> WORK INSTRUCTION
Restate, word for word, each entry that follows, but skip its pictures.

Collected data
►

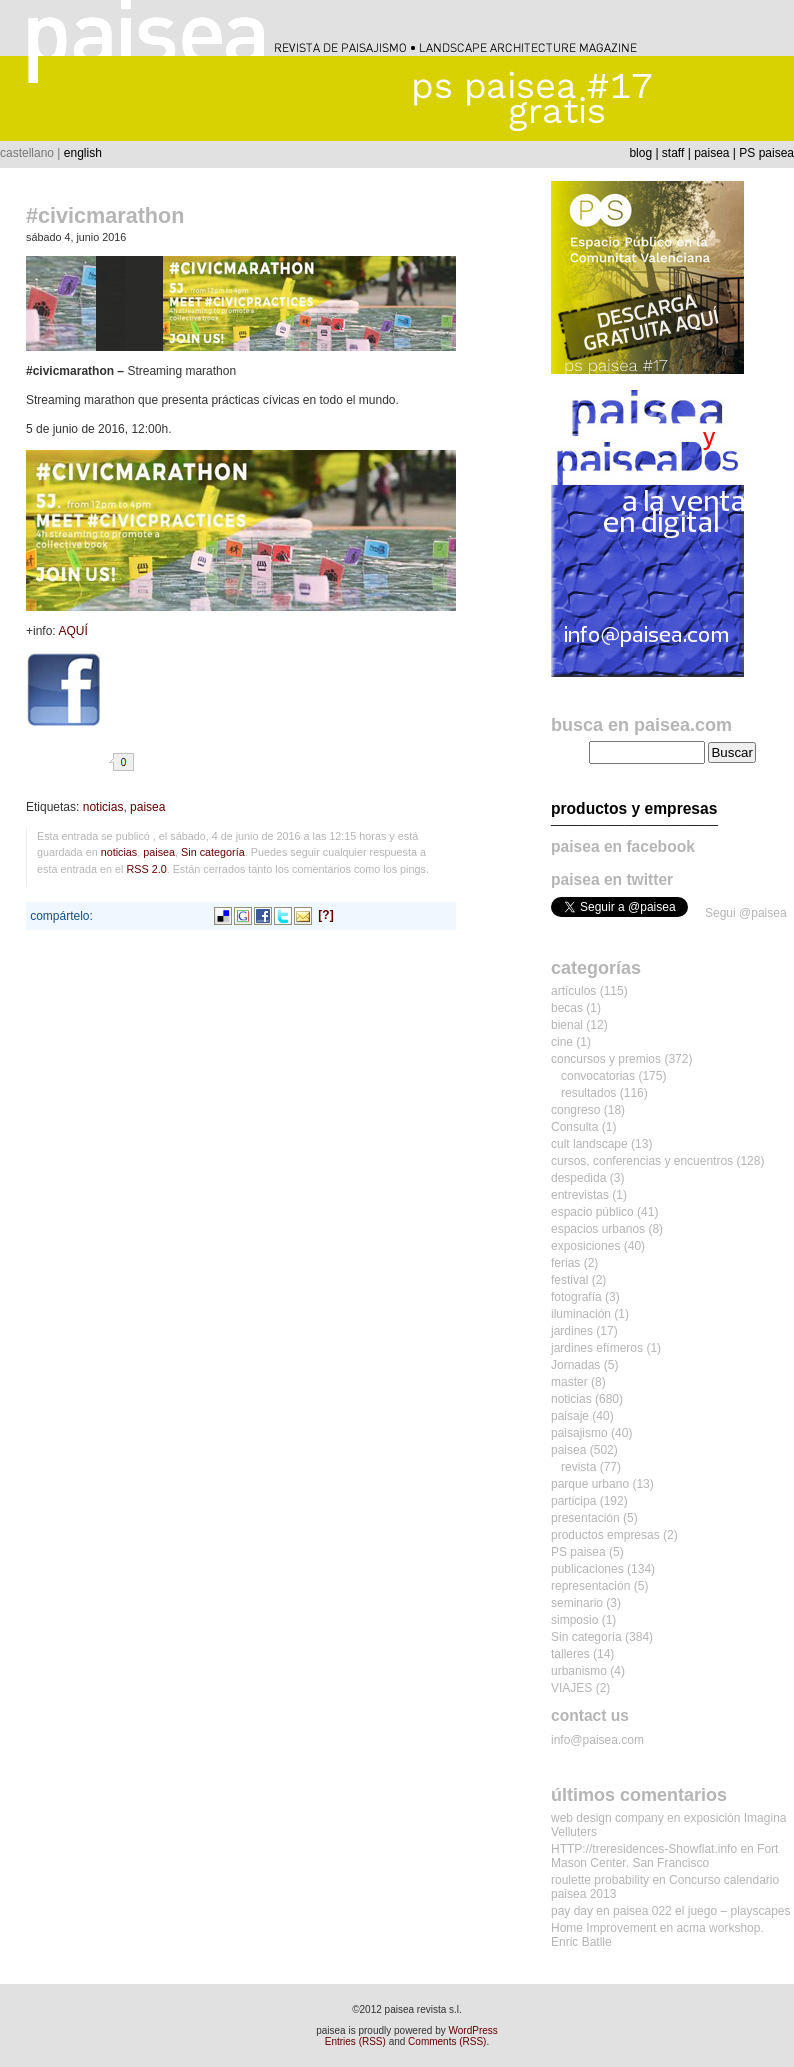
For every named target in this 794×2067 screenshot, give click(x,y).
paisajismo (579, 1433)
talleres (570, 1654)
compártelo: (61, 916)
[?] (325, 915)
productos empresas (605, 1535)
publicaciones (587, 1569)
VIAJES (571, 1688)
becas (567, 1008)
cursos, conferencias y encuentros (642, 1161)
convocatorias (598, 1076)
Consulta (574, 1127)
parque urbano (590, 1484)
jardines (572, 1331)
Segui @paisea (746, 913)
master (569, 1382)
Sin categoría (213, 852)
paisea (711, 153)
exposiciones (585, 1246)
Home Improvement (603, 1928)
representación (590, 1586)
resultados (588, 1093)
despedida (578, 1178)
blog (640, 153)
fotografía (576, 1297)
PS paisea (766, 153)
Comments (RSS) (447, 2041)
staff (673, 153)
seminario (577, 1603)
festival (569, 1280)
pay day (572, 1911)
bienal (567, 1025)
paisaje (570, 1416)
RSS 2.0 (146, 869)
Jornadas (575, 1365)
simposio (574, 1620)
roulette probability (600, 1880)
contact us (590, 1715)
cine (562, 1042)
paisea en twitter (612, 879)
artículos (573, 991)
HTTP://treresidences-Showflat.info (644, 1849)
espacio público (592, 1212)
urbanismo (579, 1671)
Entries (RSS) (355, 2041)
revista (578, 1467)
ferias (565, 1263)
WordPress (473, 2030)
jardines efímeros (597, 1348)
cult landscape (589, 1144)
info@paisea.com (597, 1740)
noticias (103, 807)
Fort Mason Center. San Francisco (664, 1856)
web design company (607, 1818)
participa (573, 1501)
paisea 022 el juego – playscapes (701, 1911)
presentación (585, 1518)
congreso (575, 1110)
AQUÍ (72, 631)
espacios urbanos (598, 1229)
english (83, 153)
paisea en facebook (623, 846)
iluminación (581, 1314)
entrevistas (580, 1195)
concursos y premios (606, 1059)
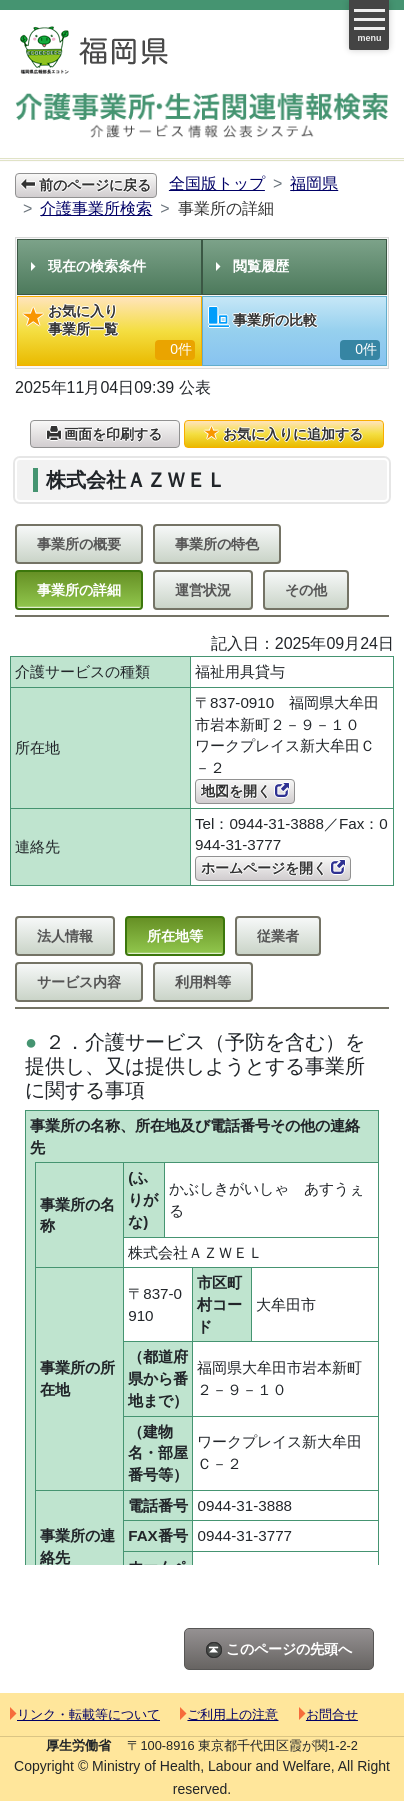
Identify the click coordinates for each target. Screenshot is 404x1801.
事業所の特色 (217, 544)
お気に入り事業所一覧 (109, 331)
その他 (306, 590)
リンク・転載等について (85, 1714)
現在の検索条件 (88, 266)
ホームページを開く (273, 868)
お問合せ (328, 1714)
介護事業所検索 (96, 208)
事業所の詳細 (79, 590)
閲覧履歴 (252, 266)
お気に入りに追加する (284, 434)
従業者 (278, 936)
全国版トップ (217, 183)
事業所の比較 (294, 333)
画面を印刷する (105, 434)
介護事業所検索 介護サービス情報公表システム (202, 116)
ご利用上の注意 (229, 1714)
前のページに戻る (86, 185)
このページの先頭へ (279, 1649)
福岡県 (314, 183)
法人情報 (65, 936)
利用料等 (203, 982)
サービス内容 (79, 982)
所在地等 (175, 936)
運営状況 (203, 590)
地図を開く (245, 791)
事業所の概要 (79, 544)
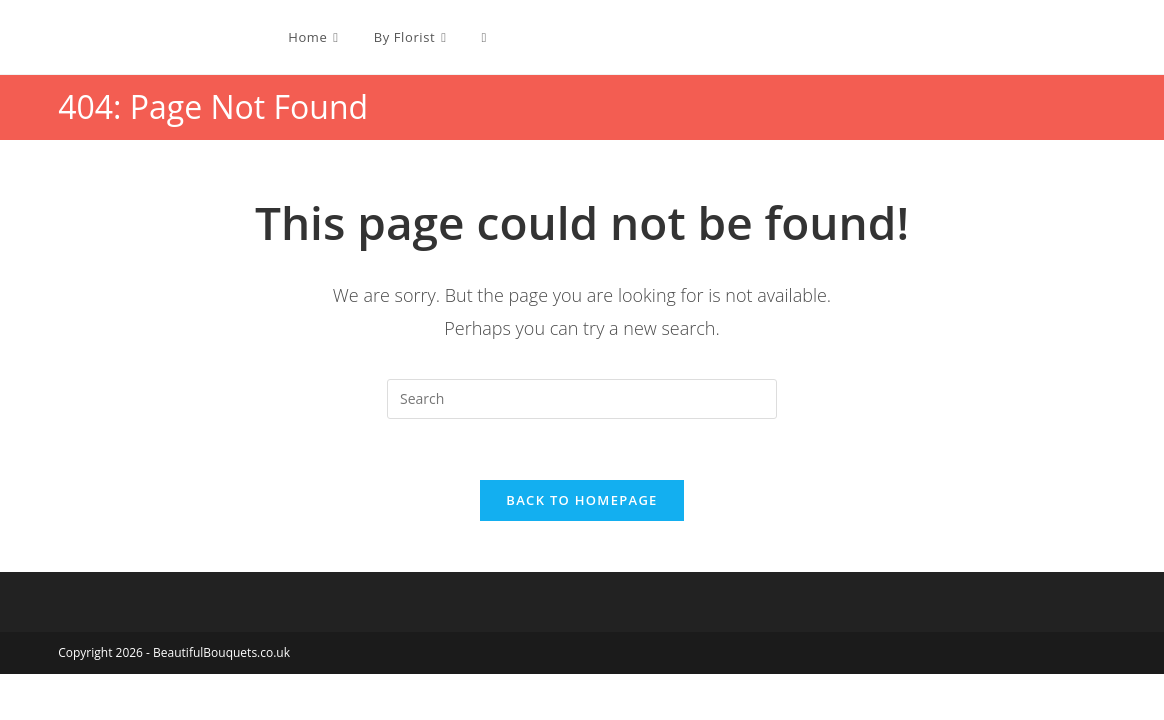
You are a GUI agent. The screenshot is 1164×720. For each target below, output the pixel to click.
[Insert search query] (582, 399)
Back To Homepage (581, 500)
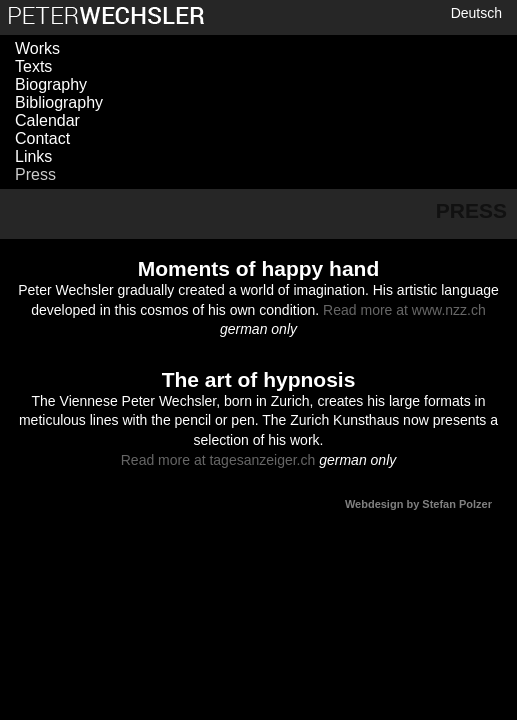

◄

> SOLUTION
For every named target in this 794×2067 screenshot, give click(x,y).
paisajismo (579, 1433)
talleres (570, 1654)
compártelo: (61, 916)
[?] (325, 915)
productos empresas (605, 1535)
publicaciones (587, 1569)
VIAJES (571, 1688)
becas (567, 1008)
cursos, conferencias y encuentros (642, 1161)
convocatorias (598, 1076)
Consulta (574, 1127)
parque urbano (590, 1484)
jardines (572, 1331)
Segui @paisea (746, 913)
master (569, 1382)
Sin categoría (213, 852)
paisea (711, 153)
exposiciones (585, 1246)
Home Improvement (603, 1928)
representación (590, 1586)
resultados (588, 1093)
despedida (578, 1178)
blog (640, 153)
fotografía (576, 1297)
PS paisea (766, 153)
Comments (RSS) (447, 2041)
staff (673, 153)
seminario (577, 1603)
festival (569, 1280)
pay day (572, 1911)
bienal (567, 1025)
paisaje (570, 1416)
RSS 2.0 (146, 869)
Jornadas (575, 1365)
simposio (574, 1620)
roulette probability (600, 1880)
contact us (590, 1715)
cine (562, 1042)
paisea en twitter (612, 879)
artículos (573, 991)
HTTP://treresidences-Showflat.info (644, 1849)
espacio público (592, 1212)
urbanismo (579, 1671)
Entries (RSS) (355, 2041)
revista (578, 1467)
ferias (565, 1263)
WordPress (473, 2030)
jardines efímeros (597, 1348)
cult landscape (589, 1144)
info@paisea.com (597, 1740)
noticias (103, 807)
Fort Mason Center. San Francisco (664, 1856)
web design company (607, 1818)
participa (573, 1501)
paisea 022 el juego – playscapes (701, 1911)
presentación (585, 1518)
congreso (575, 1110)
AQUÍ (72, 631)
espacios urbanos (598, 1229)
english (83, 153)
paisea en facebook (623, 846)
iluminación (581, 1314)
entrevistas (580, 1195)
concursos y premios (606, 1059)
Identify the click coordinates for each target. Screenshot is 404x1801.
事業所の特色 (217, 544)
お気に入り事業所一覧 (109, 331)
その他 (306, 590)
リンク・転載等について (85, 1714)
現在の検索条件 (88, 266)
ホームページを開く (273, 868)
お問合せ (328, 1714)
介護事業所検索 (96, 208)
事業所の詳細 (79, 590)
閲覧履歴 (252, 266)
お気に入りに追加する (284, 434)
従業者 (278, 936)
全国版トップ (217, 183)
事業所の比較 (294, 333)
画面を印刷する (105, 434)
介護事業所検索 介護サービス情報公表システム (202, 116)
ご利用上の注意 (229, 1714)
前のページに戻る (86, 185)
このページの先頭へ (279, 1649)
福岡県 (314, 183)
法人情報 (65, 936)
利用料等 (203, 982)
サービス内容 (79, 982)
所在地等 (175, 936)
運営状況 (203, 590)
地図を開く (245, 791)
事業所の概要 (79, 544)
You are a GUI agent. The screenshot is 1164×720. For each target below, output the pixel to click.
[Insert search query] (582, 399)
Back To Homepage (581, 500)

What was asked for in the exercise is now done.